Of course this is Shakespeare:

HAMLET:
To be, or not to be: that is the question:
Whether ’tis nobler in the mind to suffer
The slings and arrows of outrageous fortune,
Or to take arms against a sea of troubles,
And by opposing end them? To die: to sleep;
No more; and by a sleep to say we end
The heart-ache and the thousand natural shocks
That flesh is heir to, ’tis a consummation
Devoutly to be wish’d. To die, to sleep;
To sleep: perchance to dream: ay, there’s the rub

Yeah, there’s the rub, that’s for sure.

I used to love to sleep. Sleep came so easily for me. Almost as soon as my head hit the pillow, I could count backwards 5-4-3-2-1 and be asleep. Just like that, *snapping my fingers*. I could fall asleep anywhere. I took blissful, restful sleep for granted.

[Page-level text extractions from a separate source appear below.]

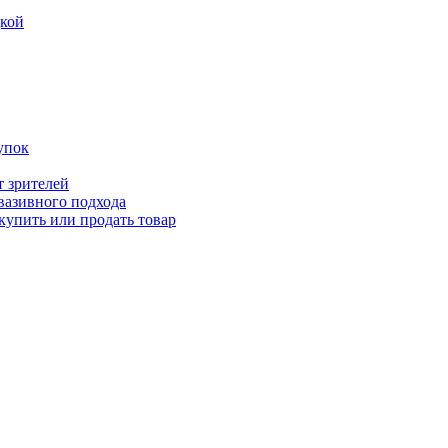
дкой
упок
т зрителей
вазивного подхода
купить или продать товар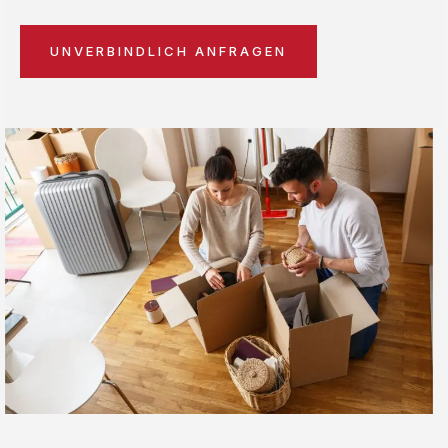
UNVERBINDLICH ANFRAGEN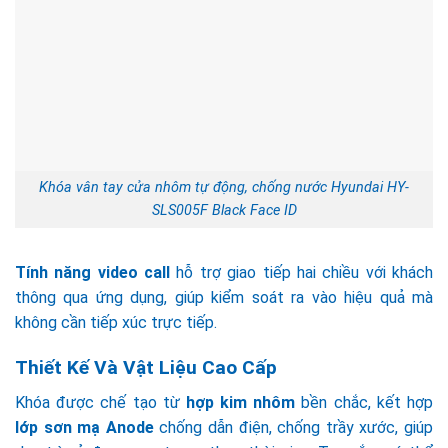
Khóa vân tay cửa nhôm tự động, chống nước Hyundai HY-
SLS005F Black Face ID
Tính năng video call
hỗ trợ giao tiếp hai chiều với khách
thông qua ứng dụng, giúp kiểm soát ra vào hiệu quả mà
không cần tiếp xúc trực tiếp.
Thiết Kế Và Vật Liệu Cao Cấp
Khóa được chế tạo từ
hợp kim nhôm
bền chắc, kết hợp
lớp sơn mạ Anode
chống dẫn điện, chống trầy xước, giúp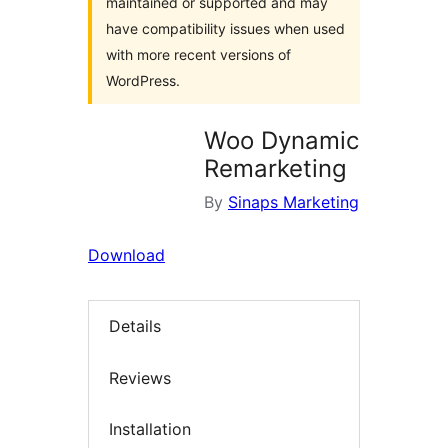
maintained or supported and may
have compatibility issues when used
with more recent versions of
WordPress.
Woo Dynamic
Remarketing
By
Sinaps Marketing
Download
Details
Reviews
Installation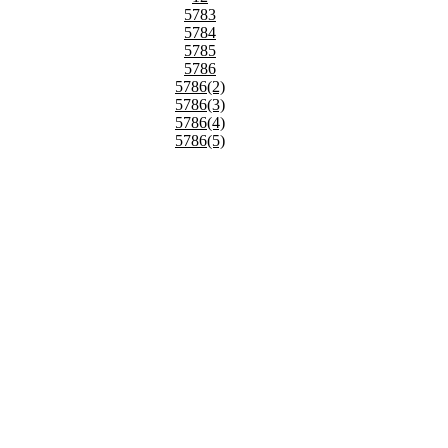
5783
5784
5785
5786
5786(2)
5786(3)
5786(4)
5786(5)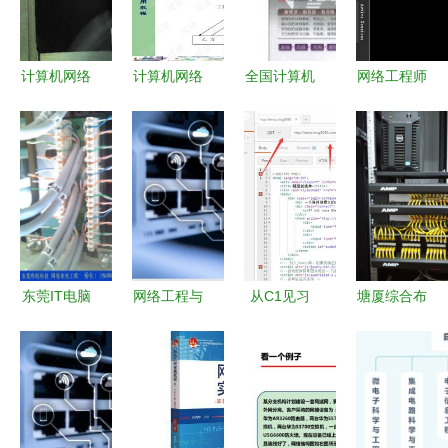
力自动化工
程升级
计算机网络
计算机网络
全国计算机
网络工程师
工程实践教
工程在自动
等级考试四
必备软件
程 基于华
化工程中的
级网络工程
SecureCRT
为路由器和
实用教程
师 从理论
从零安装到
交换机的自
到实战的进
精通指南
动化网络建
阶指南
设
东莞IT电脑
网络工程与
从C1见习
塘厦综合布
外包服务
自动化工程
到自动化工
线网络工程
企业网络与
协同构建未
程 计算机
价格解析
工厂自动化
来智能世界
网络的无缝
工厂网络布
维护新选择
连接
线、光纤施
工与企业自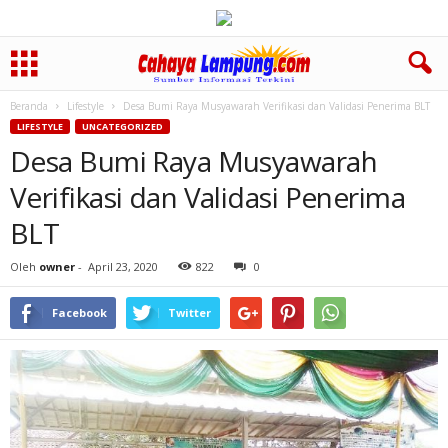
Beranda
Lifestyle
Desa Bumi Raya Musyawarah Verifikasi dan Validasi Penerima BLT
LIFESTYLE
UNCATEGORIZED
Desa Bumi Raya Musyawarah
Verifikasi dan Validasi Penerima
BLT
Oleh
owner
-
April 23, 2020
822
0
Facebook
Twitter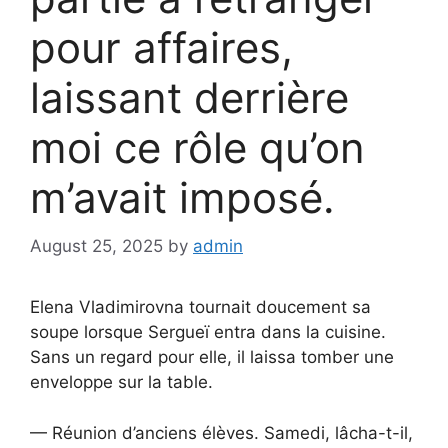
pour affaires,
laissant derrière
moi ce rôle qu’on
m’avait imposé.
August 25, 2025
by
admin
Elena Vladimirovna tournait doucement sa
soupe lorsque Sergueï entra dans la cuisine.
Sans un regard pour elle, il laissa tomber une
enveloppe sur la table.
— Réunion d’anciens élèves. Samedi, lâcha-t-il,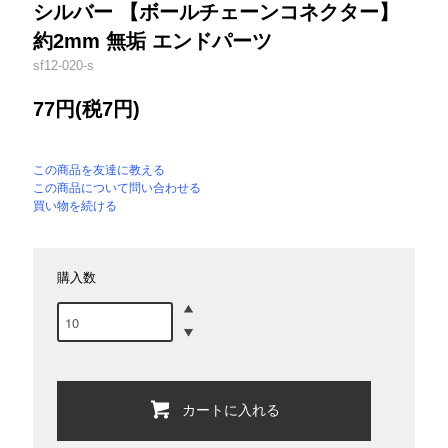
シルバー 【ボールチェーンコネクター】
約2mm 無垢 エンドパーツ
sf12-020-s
77円(税7円)
この商品を友達に教える
この商品について問い合わせる
買い物を続ける
購入数
カートに入れる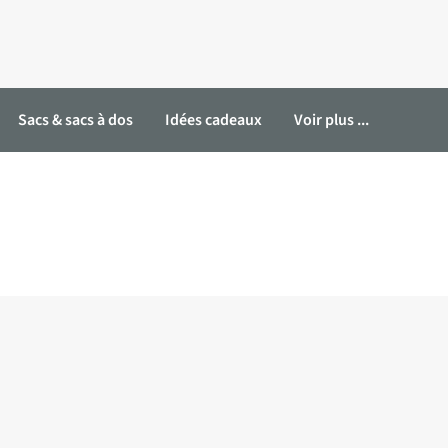
Sacs & sacs à dos
Idées cadeaux
Voir plus ...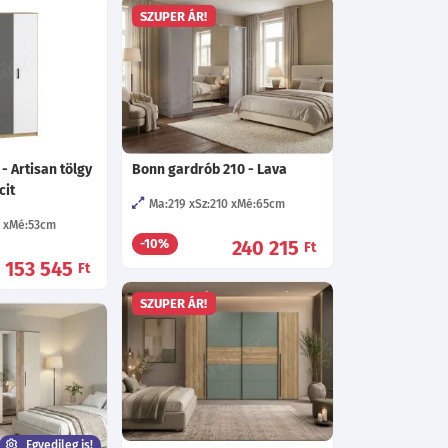
SZUPER ÁR!
 - Artisan tölgy
Bonn gardrób 210 - Lava
cit
Ma:219
Sz:210
Mé:65
cm
9
Mé:53
cm
240 215
-10%
Ft
153 545
Ft
SZUPER ÁR!
Egyedileg is!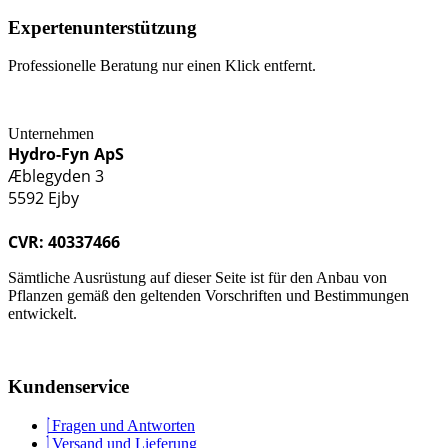
Expertenunterstützung
Professionelle Beratung nur einen Klick entfernt.
Unternehmen
Hydro-Fyn ApS
Æblegyden 3
5592 Ejby
CVR: 40337466
Sämtliche Ausrüstung auf dieser Seite ist für den Anbau von
Pflanzen gemäß den geltenden Vorschriften und Bestimmungen
entwickelt.
Kundenservice
Fragen und Antworten
Versand und Lieferung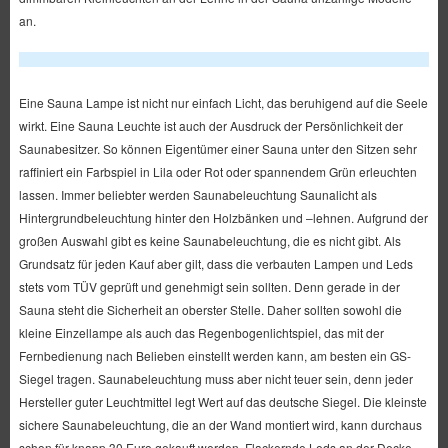
an.
Eine Sauna Lampe ist nicht nur einfach Licht, das beruhigend auf die Seele
wirkt. Eine Sauna Leuchte ist auch der Ausdruck der Persönlichkeit der
Saunabesitzer. So können Eigentümer einer Sauna unter den Sitzen sehr
raffiniert ein Farbspiel in Lila oder Rot oder spannendem Grün erleuchten
lassen. Immer beliebter werden Saunabeleuchtung Saunalicht als
Hintergrundbeleuchtung hinter den Holzbänken und –lehnen. Aufgrund der
großen Auswahl gibt es keine Saunabeleuchtung, die es nicht gibt. Als
Grundsatz für jeden Kauf aber gilt, dass die verbauten Lampen und Leds
stets vom TÜV geprüft und genehmigt sein sollten. Denn gerade in der
Sauna steht die Sicherheit an oberster Stelle. Daher sollten sowohl die
kleine Einzellampe als auch das Regenbogenlichtspiel, das mit der
Fernbedienung nach Belieben einstellt werden kann, am besten ein GS-
Siegel tragen. Saunabeleuchtung muss aber nicht teuer sein, denn jeder
Hersteller guter Leuchtmittel legt Wert auf das deutsche Siegel. Die kleinste
sichere Saunabeleuchtung, die an der Wand montiert wird, kann durchaus
schon für knapp 30 Euro gekauft werden. Flackernde Leds an der Decke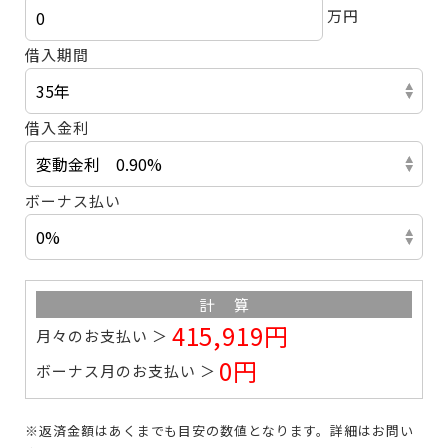
万円
借入期間
借入金利
ボーナス払い
計算
415,919円
月々のお支払い
0円
ボーナス月のお支払い
※返済金額はあくまでも目安の数値となります。
詳細はお問い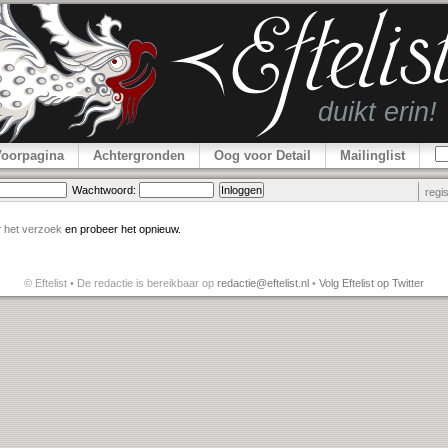
Voorpagina
Achtergronden
Oog voor Detail
Mailinglist
Wachtwoord:
regi
r
het verzoek
en probeer het opnieuw.
© Eftelist • De redactie is bereikbaar op
redactie@eftelist.nl
•
Volg Eftelist op Twitter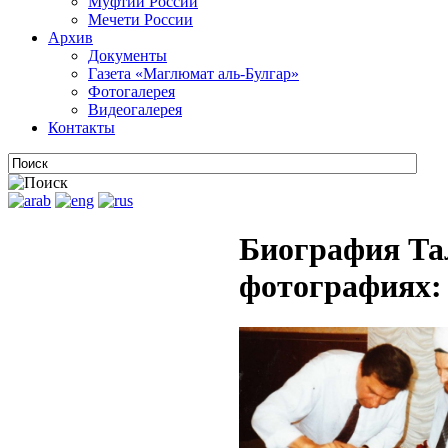
Муфтии России
Мечети России
Архив
Документы
Газета «Маглюмат аль-Булгар»
Фотогалерея
Видеогалерея
Контакты
Биография Та
фотографиях: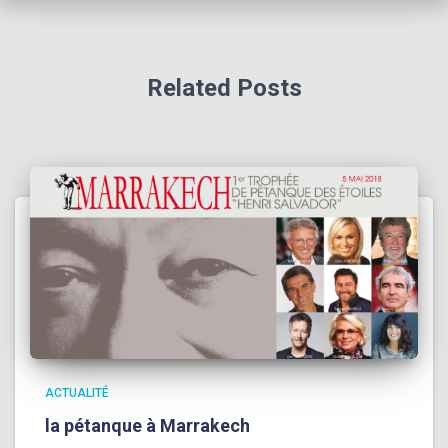
Related Posts
ACTUALITÉ
la pétanque à Marrakech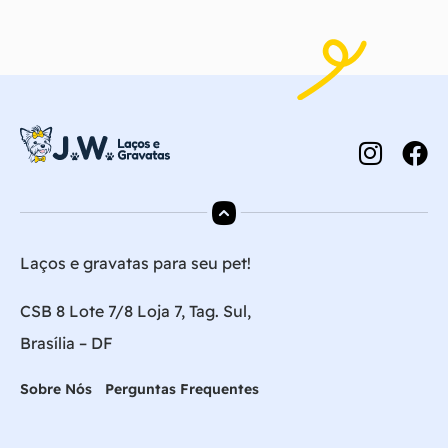
Laços e gravatas para seu pet!
CSB 8 Lote 7/8 Loja 7, Tag. Sul,
Brasília – DF
Sobre Nós
Perguntas Frequentes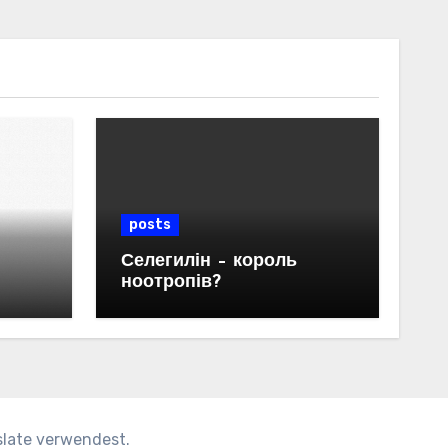
posts
Селегилін – король
ноотропів?
 у
slate verwendest.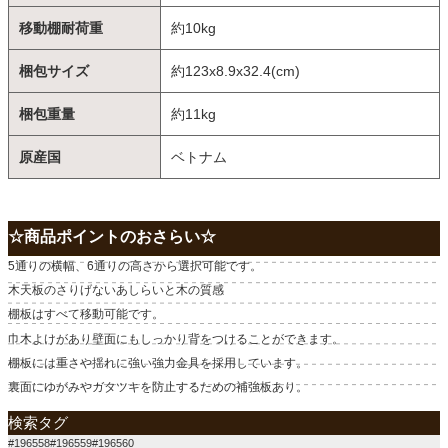
移動棚耐荷重
約10kg
梱包サイズ
約123x8.9x32.4(cm)
梱包重量
約11kg
原産国
ベトナム
☆商品ポイントのおさらい☆
5通りの横幅、6通りの高さから選択可能です。
木天板のさりげないあしらいと木の質感
棚板はすべて移動可能です。
巾木よけがあり壁面にもしっかり背をつけることができます。
棚板には重さや揺れに強い強力金具を採用しています。
裏面にゆがみやガタツキを防止するための補強板あり。
検索タグ
#196558#196559#196560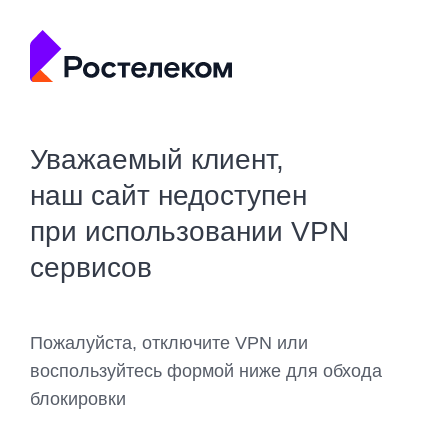
Уважаемый клиент,
наш сайт недоступен
при использовании VPN
сервисов
Пожалуйста, отключите VPN или
воспользуйтесь формой ниже для обхода
блокировки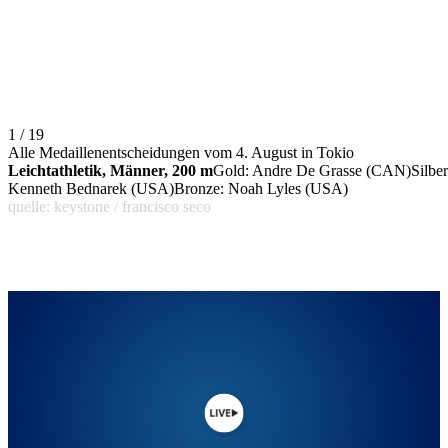
1 / 19
Alle Medaillenentscheidungen vom 4. August in Tokio
Leichtathletik, Männer, 200 m
Gold: Andre De Grasse (CAN)Silber
Kenneth Bednarek (USA)Bronze: Noah Lyles (USA)
quelle: keystone / francisco seco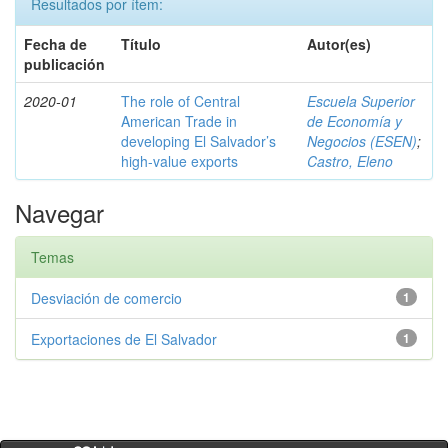
Resultados por ítem:
Fecha de
Título
Autor(es)
publicación
2020-01
The role of Central
Escuela Superior
American Trade in
de Economía y
developing El Salvador’s
Negocios (ESEN)
;
high-value exports
Castro, Eleno
Navegar
Temas
Desviación de comercio
1
Exportaciones de El Salvador
1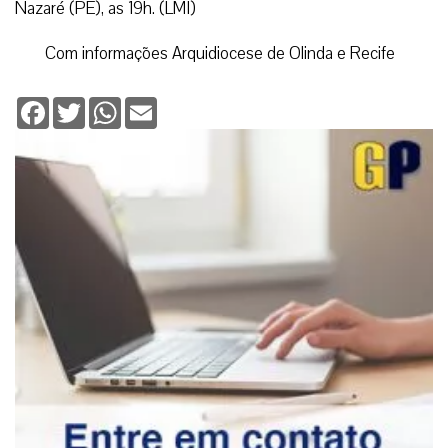
Nazaré (PE), as 19h. (LMI)
Com informações Arquidiocese de Olinda e Recife
Facebook
Twitter
WhatsApp
Email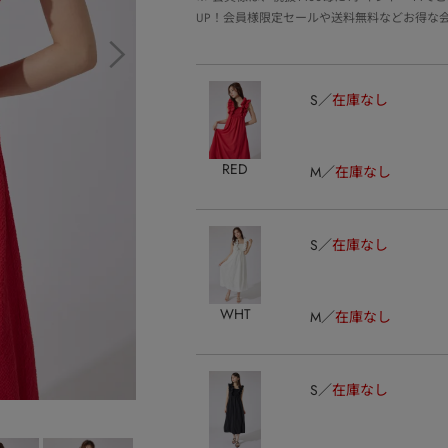
UP！会員様限定セールや送料無料などお得な
S
在庫なし
RED
M
在庫なし
S
在庫なし
WHT
M
在庫なし
S
在庫なし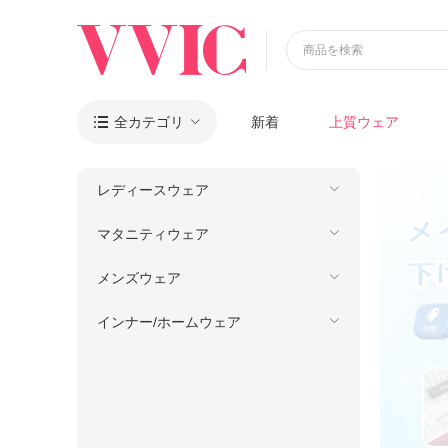
商品を検索
全カテゴリ
新着
上質ウェア

レディースウェア
マタニティウェア
メンズウェア
インナー/ホームウェア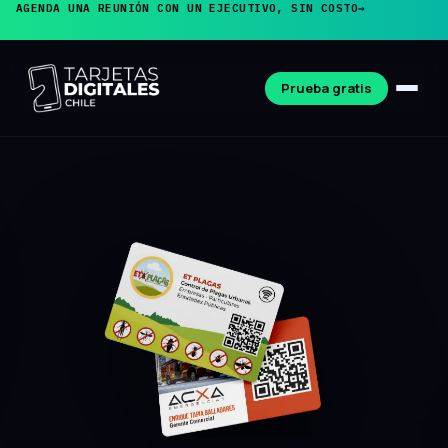
AGENDA UNA REUNIÓN CON UN EJECUTIVO, SIN COSTO
→
Prueba gratis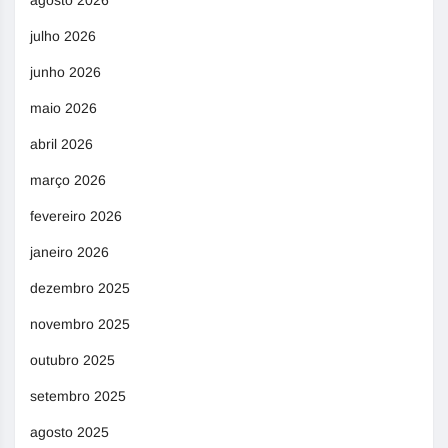
agosto 2026
julho 2026
junho 2026
maio 2026
abril 2026
março 2026
fevereiro 2026
janeiro 2026
dezembro 2025
novembro 2025
outubro 2025
setembro 2025
agosto 2025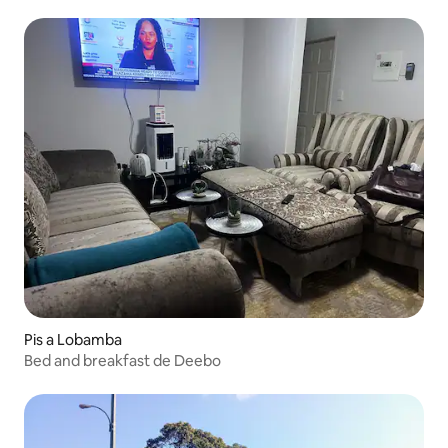
Pis a Lobamba
Bed and breakfast de Deebo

Back then, my dreams were mostly of my beloved dogs and cats that had crossed the Rainbow Bridge, sometimes bringing happy messages back to me. Or every so often, I’d have a prophetic dream about my son but never really a nightmare.

Last night was a big deal for me.

April 1, 2019 marks the first night I slept an entire night without waking up once in dread, in a cold sweat, without my heart beating a million beats per second ready to jump out of my chest, without the gasp of that split second between sleep/awake and remembering that my daytime reality IS the nightmare, that there really IS hell on earth, and I am living proof.

When I first woke up this morning, it took a moment for me to perceive that it wasn’t 3am, that the earliest of early morning birds had started to sing and there was a faint hint of dawn lightening the sky.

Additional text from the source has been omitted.